Parody v. Satire: Should There be a Difference?

In a previous posting, I discussed "Fun with Dick and Jane," and the distinction drawn by the Supreme Court in Campbell between parody and satire. Campbell regarded parodies as directing their ridicule toward the original: "Parody needs to mime an original to make its point" about the original. Satire was regarded as directing its ridicule toward society at large, or at least not solely toward the original. Because "satire can stand on its own two feet [it] requires justification for the very act of borrowing."

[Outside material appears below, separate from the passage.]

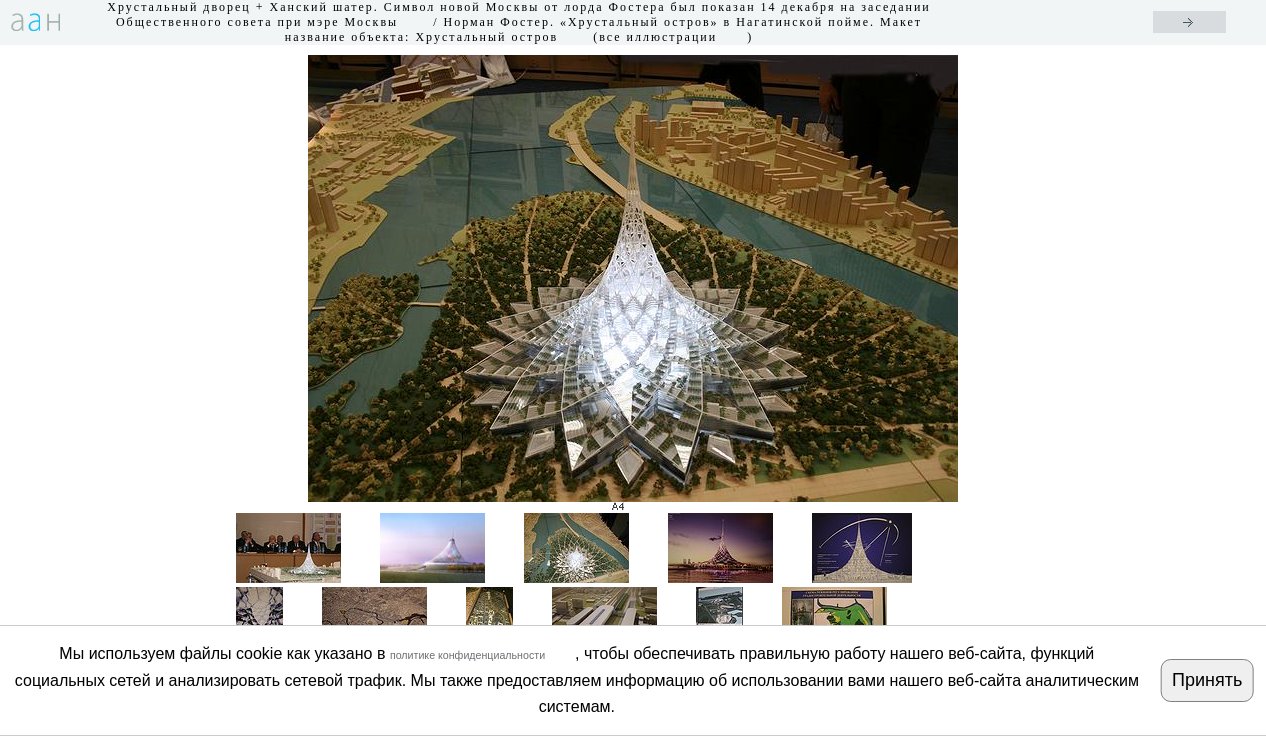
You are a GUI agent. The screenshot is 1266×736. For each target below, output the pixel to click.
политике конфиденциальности (467, 655)
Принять (1207, 680)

Justice Kennedy's concurring opinion made the same distinction as Justice Souter's majority opinion, but took a more restrictive approach to what might qualify as a privileged parody. Justice Kennedy expressed concern that defendants might get off the hook merely by being humorous. My earlier posting expressed a similar concern about political correctness. I felt (and still do) that it should not be enough, for fair use purposes, to justify an unauthorized derivative work merely on the ground that the original was racist (Gone With the Wind), white-bread (Pretty Woman) or Waspy suburbanite (Dick and Jane).

But I do not ascribe to Justice Kennedy's restrictive view of fair use. What should matter is whether the use is transformative or in its synonyms, productive (Sony) or complementary (Posner). If the degree to which the use made is transformative is the true (or at least initial) focal point of the fair use inquiry, then the parody-satire distinction, if regarded as erecting a higher threshold for satire, is wrong.

I also question the utility of the distinction as a matter of classification: if a satirical musical group takes a Bob Dylan song from the mid-1960s and substitutes new lyrics for the purpose of showing how at least some former hippies are now Republicans living in the Virginia suburbs, is the work a parody or a satire? Isn't the work at least partly directed toward Dylan? Most importantly, for fair use purposes why should we care what label is affixed so long as the public is benefited with a transformative use that provides new commentary or insights?

Justice Souter was aware of the problems of his own classification scheme, observing that "parody often shades into satire - when society is lampooned through its artifacts." And he also cautioned against bright-line rules. Indeed, Campbell's principal contributions to fair use jurisprudence were its jettisoning of the Sony "presumptions," in particular Sony's false dichotomy between non-commercial and commercial uses. That dichotomy haunted fair use decision making for ten years after Sony.

Let's hope that the parody-satire distinction does not have the same effect. It is possible Justice Souter meant no more than an observation about the problems of proof that a satirist would face, rather than setting out a legal hurdle to overcome.